Maximize quadratic function over unit sphere

linear algebramatricesoptimizationqcqp

In lecture, we proved that, given a symmetric matrix $A$, the

$$\max_{\|x\|_2 = 1} x^T A x$$

is the largest eigenvalue $\lambda_{\max}$ of matrix $A$: we diagonalize the matrix $A$ and show that for every unit vector x the inequality $x^T A x \leq \lambda_{\max}$ holds. I understand every part of the computation.

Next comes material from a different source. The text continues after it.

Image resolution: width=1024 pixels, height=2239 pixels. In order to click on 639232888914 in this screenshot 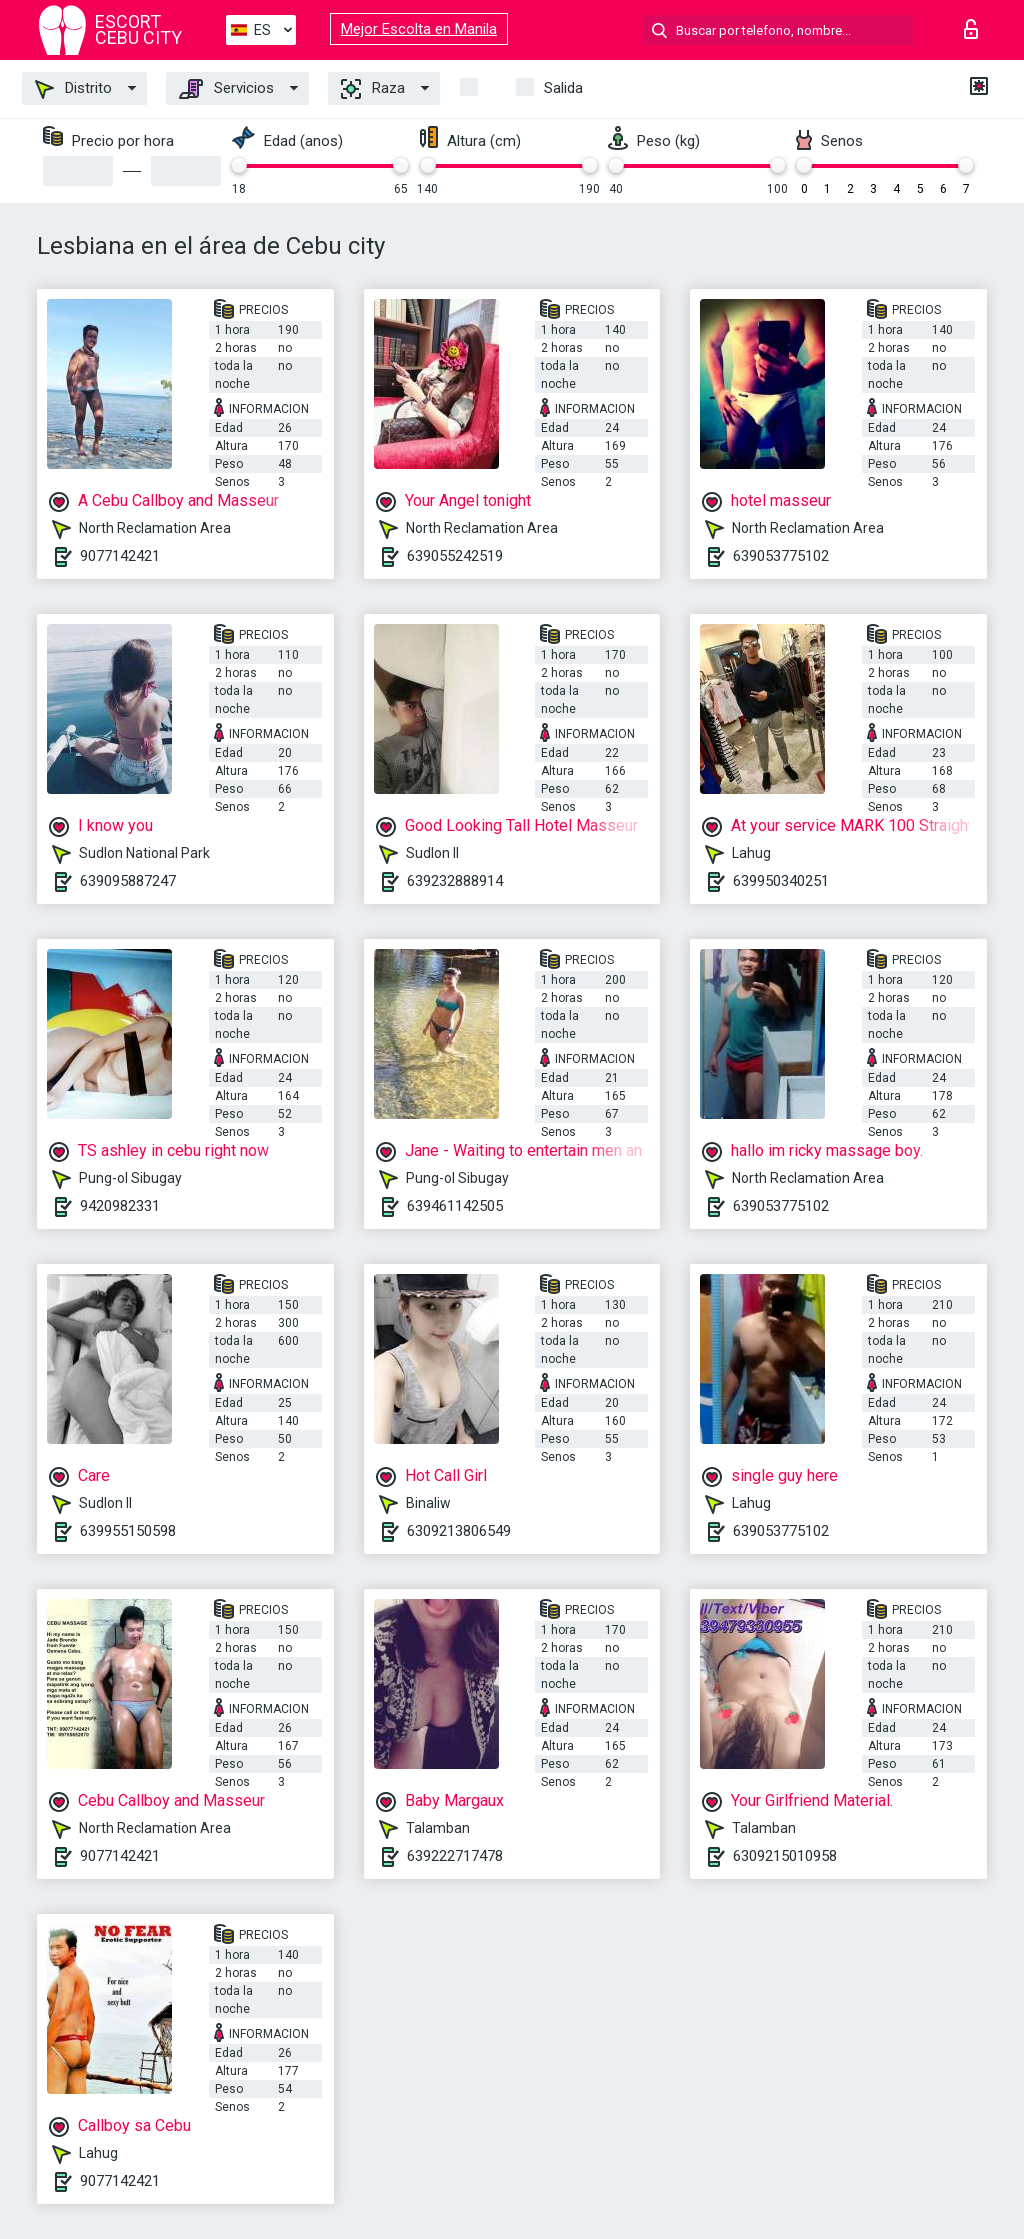 , I will do `click(455, 881)`.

What I do not understand is why it suffices to consider unit vectors for $x$? If the inequality is true for every $x$ in the unit sphere and we find one for which the inequality is an equality, then of course we have found a maximum. But in the unit sphere do not only lie the unit vectors.

Best Answer

Let us consider a Lagrangian function of the following form \begin{equation} \mathcal{L}(\vec{x},\lambda) = -\vec{x}^{\intercal}A\vec{x} + \lambda(\vec{x}^2 - 1). \end{equation} The first derivatives of the Lagrange function are \begin{equation} \frac{\partial\mathcal{L}}{\partial\vec{x}} = -2A\vec{x} + 2\lambda\vec{x} = 0,\\ \frac{\partial\mathcal{L}}{\partial\lambda} = \vec{x}^2 - 1 = 0. \end{equation} So, \begin{equation} A\vec{x} = \lambda\vec{x},\\ \vec{x}^2 = 1. \end{equation} It is seen from the last equation that the Lagrangian multiplier is an eigenvalue of the matrix $A$. At a stationary point, the Lagrange function can be rewritten as follows \begin{equation} \mathcal{L} = -\lambda\vec{x}^2,\\ \vec{x}^2 = 1. \end{equation} The last equation shows that the Lagrange function has the minimum value at $\lambda = \lambda_{\rm max}$. The min value of this function is equal to $-\lambda_{\rm max}$ only if $\vec{x}^2 = 1$. So the max value of the $\vec{x}^{\intercal}A\vec{x}$ is equal to $\lambda_{\rm max}$ only if $\vec{x}^2=1$. For $\vec{x}^2\neq1$, the value of the $\vec{x}^{\intercal}A\vec{x}$ at the maximum will be different.